Based upon legal decisions in the past there is a clear argument that the distin...

Retric · 2025-06-16T09:23:07 1750065787

I think you may have something with that line of reasoning.

The threshold for transformative for fictional works is fairly high unfortunately. Fan fiction and reasonably distinct works with excessive inspiration are both copyright infringing. https://en.wikipedia.org/wiki/Tanya_Grotter

> Models themselves are very clearly transformative.

A near word for word copy of large sections of a work seems nowhere near that threshold. An MP3 isn’t even close to a 1:1 copy of a piece of music but the inherent differences are irrelevant, a neural network containing and allowing the extraction of information looks a lot like lossy compression.

Models could easily be transformative, but the justification needs to go beyond well obviously they are.

Lerc · 2025-06-16T12:56:22 1750078582

Models are not word for word copies of large sections of text. They are capable of emitting that text though.

It would be interesting to look at what legal precidents were set regarding mp3s or other encodings. Is the encoding itself an infringement, or is it the decoding, or is it the distribution of a decodable form of a work.

There is also the distinction with a lossy encoding that encodes a single work. There is clarity when the encoded form serves no other purpose other than to be decoded into a given work. When the encoding acts as a bulk archive, does the responsibility shift to those who choose what to extract from the archive?

int_19h · 2025-06-24T23:05:20 1750806320

> When the encoding acts as a bulk archive, does the responsibility shift to those who choose what to extract from the archive?

If you take many gigabytes of, say, public domain music, and stick them on a flash drive with just one audio file that is an unlicensed copy of a copyrighted song, distributing that drive would constitute copyright infringement, quite obviously so. I don't see why it'd matter what else the model can produce, if it can produce that one thing verbatim by itself.

(If you could only prompt the model to regurgitate the original text with a framing of, say, critical analysis of said text around it, and not in any other context, then I think there would be a stronger fair use argument here.)

Retric · 2025-06-16T15:11:49 1750086709

> Is the encoding itself an infringement

Barring a fair use exception, yes.

From what I’ve read MP3’s get the same treatment as cassette tapes which were also lossy. It’s 1:1 digital copies that represented some novelty, but that rarely matters.

I’m hesitant to comment of the rest of that. The ultimate question isn’t if some difference exists but why that difference matters.

triceratops · 2025-06-16T15:50:28 1750089028

Training itself involves making infringing copies of protected works. Whether or not inference produces copyrighted material is almost beside the point.

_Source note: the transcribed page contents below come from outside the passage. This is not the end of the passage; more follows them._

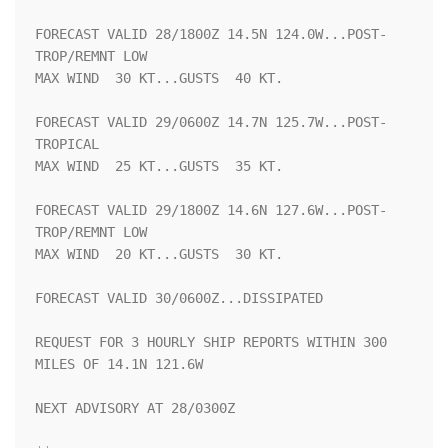
FORECAST VALID 28/1800Z 14.5N 124.0W...POST-
TROP/REMNT LOW

MAX WIND  30 KT...GUSTS  40 KT.

FORECAST VALID 29/0600Z 14.7N 125.7W...POST-
TROPICAL

MAX WIND  25 KT...GUSTS  35 KT.

FORECAST VALID 29/1800Z 14.6N 127.6W...POST-
TROP/REMNT LOW

MAX WIND  20 KT...GUSTS  30 KT.

FORECAST VALID 30/0600Z...DISSIPATED

REQUEST FOR 3 HOURLY SHIP REPORTS WITHIN 300 
MILES OF 14.1N 121.6W

NEXT ADVISORY AT 28/0300Z
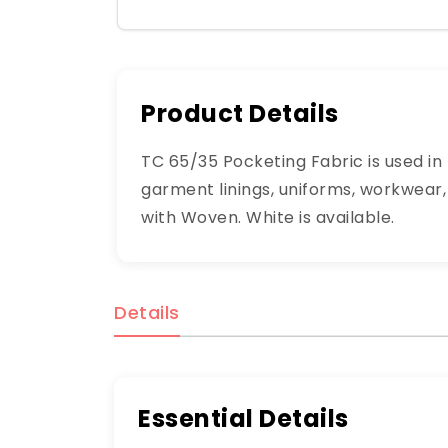
Product Details
TC 65/35 Pocketing Fabric is used in
garment linings, uniforms, workwear, 
with Woven. White is available.
Details
Essential Details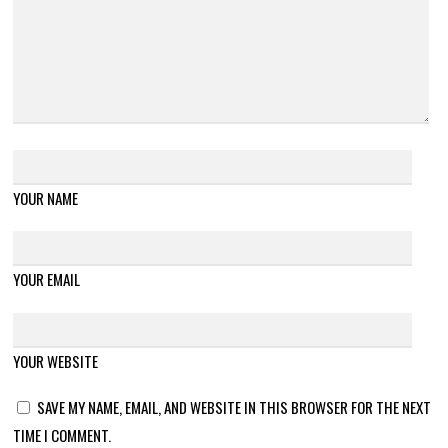
YOUR NAME
YOUR EMAIL
YOUR WEBSITE
SAVE MY NAME, EMAIL, AND WEBSITE IN THIS BROWSER FOR THE NEXT
TIME I COMMENT.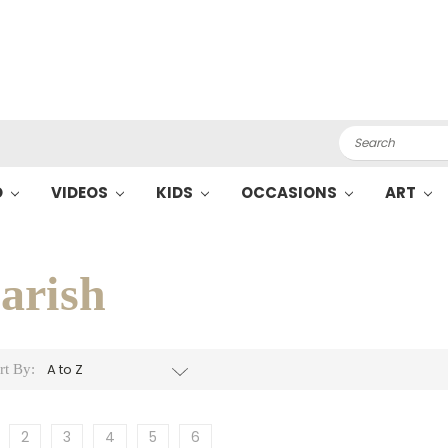
Search
O
VIDEOS
KIDS
OCCASIONS
ART
arish
rt By:
2
3
4
5
6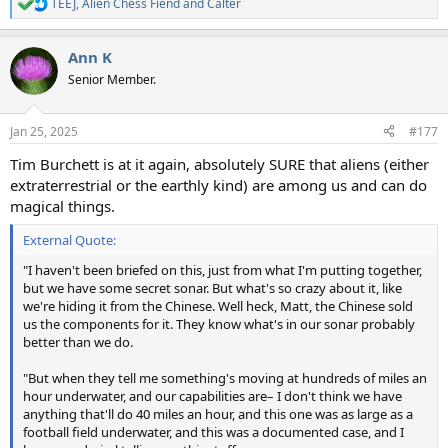
TEEJ
,
Alien Chess Fiend
and
Calter
R
e
a
Ann K
c
t
Senior Member.
i
o
n
Jan 25, 2025
#177
s
:
Tim Burchett is at it again, absolutely SURE that aliens (either
extraterrestrial or the earthly kind) are among us and can do
magical things.
External Quote:
"I haven't been briefed on this, just from what I'm putting together,
but we have some secret sonar. But what's so crazy about it, like
we're hiding it from the Chinese. Well heck, Matt, the Chinese sold
us the components for it. They know what's in our sonar probably
better than we do.
"But when they tell me something's moving at hundreds of miles an
hour underwater, and our capabilities are– I don't think we have
anything that'll do 40 miles an hour, and this one was as large as a
football field underwater, and this was a documented case, and I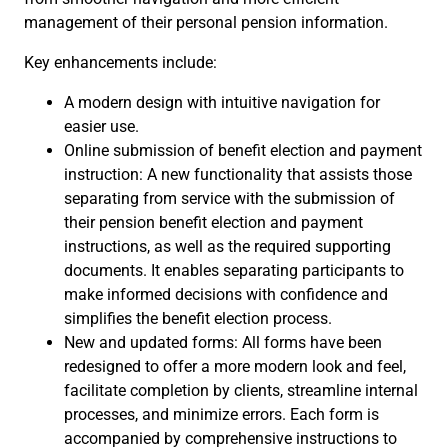
management of their personal pension information.
Key enhancements include:
A modern design with intuitive navigation for
easier use.
Online submission of benefit election and payment
instruction: A new functionality that assists those
separating from service with the submission of
their pension benefit election and payment
instructions, as well as the required supporting
documents. It enables separating participants to
make informed decisions with confidence and
simplifies the benefit election process.
New and updated forms: All forms have been
redesigned to offer a more modern look and feel,
facilitate completion by clients, streamline internal
processes, and minimize errors. Each form is
accompanied by comprehensive instructions to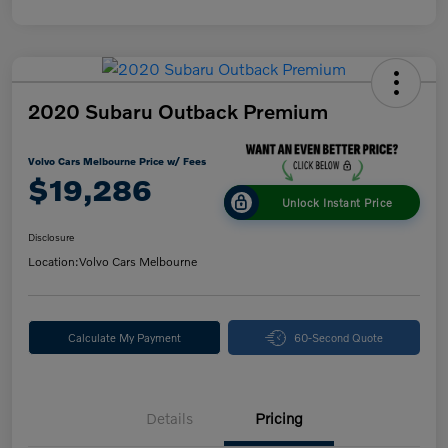
2020 Subaru Outback Premium
Volvo Cars Melbourne Price w/ Fees
$19,286
Unlock Instant Price
Disclosure
Location:
Volvo Cars Melbourne
Calculate My Payment
60-Second Quote
Details
Pricing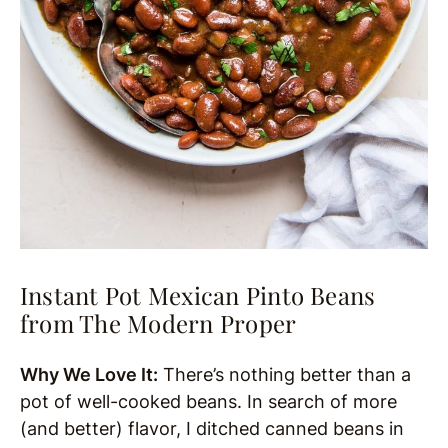
Instant Pot Mexican Pinto Beans
from The Modern Proper
Why We Love It:
There’s nothing better than a
pot of well-cooked beans. In search of more
(and better) flavor, I ditched canned beans in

johanyc · 2025-06-16T18:55:19 1750100119

It’s legal if it’s fair use, which is yet decided by court

yunwal · 2025-06-16T16:12:40 1750090360

No it doesn’t? You can buy a digital copy of Harry Potter and use it for training. No infringement needed.

triceratops · 2025-06-16T16:25:24 1750091124

Only as long as it's not copied again during training. You can't make copies of your purchased digital copy for any reason other than archival.

Retric · 2025-06-16T16:45:47 1750092347

Incidental copies during playback are also allowed. But none of these companies are paying for copies in the first place.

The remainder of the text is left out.